■ TASK GOAL
Return exactly the lines from the one containing "Padel-Expert" through the end of the material below, and leave the images out.

■ DATA
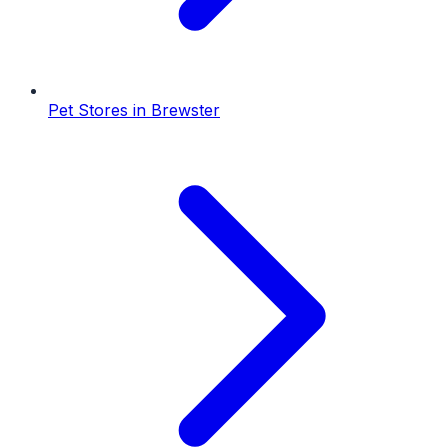
Pet Stores
in
Brewster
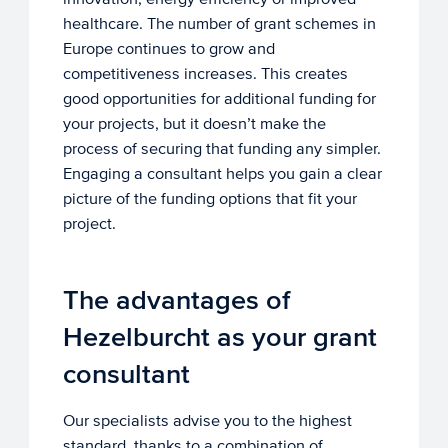
healthcare. The number of grant schemes in
Europe continues to grow and
competitiveness increases. This creates
good opportunities for additional funding for
your projects, but it doesn’t make the
process of securing that funding any simpler.
Engaging a consultant helps you gain a clear
picture of the funding options that fit your
project.
The advantages of
Hezelburcht as your grant
consultant
Our specialists advise you to the highest
standard, thanks to a combination of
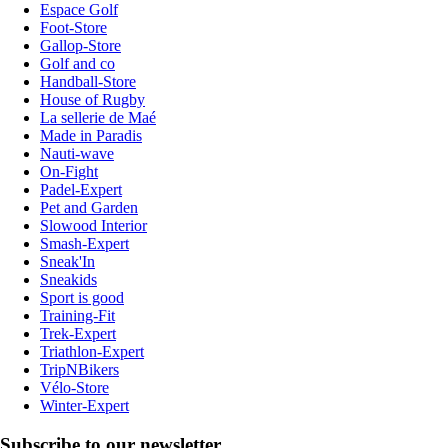
Espace Golf
Foot-Store
Gallop-Store
Golf and co
Handball-Store
House of Rugby
La sellerie de Maé
Made in Paradis
Nauti-wave
On-Fight
Padel-Expert
Pet and Garden
Slowood Interior
Smash-Expert
Sneak'In
Sneakids
Sport is good
Training-Fit
Trek-Expert
Triathlon-Expert
TripNBikers
Vélo-Store
Winter-Expert
Subscribe to our newsletter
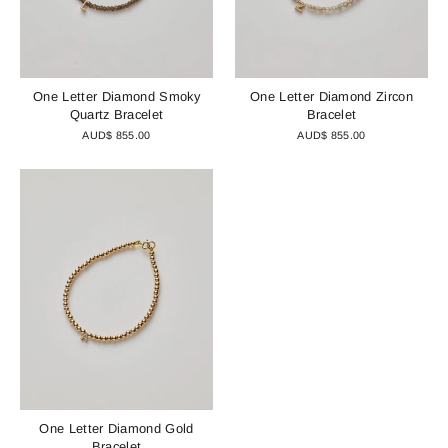
One Letter Diamond Smoky
One Letter Diamond Zircon
Quartz Bracelet
Bracelet
AUD$ 855.00
AUD$ 855.00
One Letter Diamond Gold
Bracelet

■ OUTPUT OF THE TASK
Padel-Expert
Pet and Garden
Slowood Interior
Smash-Expert
Sneak'In
Sneakids
Sport is good
Training-Fit
Trek-Expert
Triathlon-Expert
TripNBikers
Vélo-Store
Winter-Expert
Subscribe to our newsletter
One Letter Diamond Smoky
One Letter Diamond Zircon
Quartz Bracelet
Bracelet
AUD$ 855.00
AUD$ 855.00
One Letter Diamond Gold
Bracelet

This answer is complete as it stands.